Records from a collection
*** Block opens ***

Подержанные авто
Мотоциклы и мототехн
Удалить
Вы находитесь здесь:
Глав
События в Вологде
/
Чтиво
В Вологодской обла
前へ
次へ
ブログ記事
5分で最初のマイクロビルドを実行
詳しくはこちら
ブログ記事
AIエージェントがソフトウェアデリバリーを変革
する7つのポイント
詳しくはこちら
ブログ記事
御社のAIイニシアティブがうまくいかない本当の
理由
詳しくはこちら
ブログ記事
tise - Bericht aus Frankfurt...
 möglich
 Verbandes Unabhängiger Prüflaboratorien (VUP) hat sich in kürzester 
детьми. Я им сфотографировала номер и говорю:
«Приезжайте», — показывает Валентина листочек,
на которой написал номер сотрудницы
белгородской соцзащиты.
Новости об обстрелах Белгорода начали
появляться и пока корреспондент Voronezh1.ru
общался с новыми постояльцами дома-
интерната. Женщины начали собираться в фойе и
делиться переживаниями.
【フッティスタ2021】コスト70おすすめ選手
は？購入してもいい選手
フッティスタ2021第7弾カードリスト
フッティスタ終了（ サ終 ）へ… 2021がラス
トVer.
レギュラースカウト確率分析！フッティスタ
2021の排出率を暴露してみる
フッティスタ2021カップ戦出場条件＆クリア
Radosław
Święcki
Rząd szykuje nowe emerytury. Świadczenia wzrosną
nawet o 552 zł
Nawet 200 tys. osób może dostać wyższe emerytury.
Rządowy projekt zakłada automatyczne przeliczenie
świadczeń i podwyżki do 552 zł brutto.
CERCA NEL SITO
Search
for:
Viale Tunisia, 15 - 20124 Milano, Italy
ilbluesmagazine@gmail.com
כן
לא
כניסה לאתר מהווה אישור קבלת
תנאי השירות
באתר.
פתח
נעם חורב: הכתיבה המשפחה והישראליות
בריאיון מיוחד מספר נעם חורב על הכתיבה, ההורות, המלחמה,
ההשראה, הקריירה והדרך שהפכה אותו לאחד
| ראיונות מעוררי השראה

*** Block closes ***

> Your task
Nothing but the lines from the line containing "делиться переживаниями." through the final line of the entries should appear in your answer, copied exactly.

> Exercise result
делиться переживаниями.
【フッティスタ2021】コスト70おすすめ選手
は？購入してもいい選手
フッティスタ2021第7弾カードリスト
フッティスタ終了（ サ終 ）へ… 2021がラス
トVer.
レギュラースカウト確率分析！フッティスタ
2021の排出率を暴露してみる
フッティスタ2021カップ戦出場条件＆クリア
Radosław
Święcki
Rząd szykuje nowe emerytury. Świadczenia wzrosną
nawet o 552 zł
Nawet 200 tys. osób może dostać wyższe emerytury.
Rządowy projekt zakłada automatyczne przeliczenie
świadczeń i podwyżki do 552 zł brutto.
CERCA NEL SITO
Search
for:
Viale Tunisia, 15 - 20124 Milano, Italy
ilbluesmagazine@gmail.com
כן
לא
כניסה לאתר מהווה אישור קבלת
תנאי השירות
באתר.
פתח
נעם חורב: הכתיבה המשפחה והישראליות
בריאיון מיוחד מספר נעם חורב על הכתיבה, ההורות, המלחמה,
ההשראה, הקריירה והדרך שהפכה אותו לאחד
| ראיונות מעוררי השראה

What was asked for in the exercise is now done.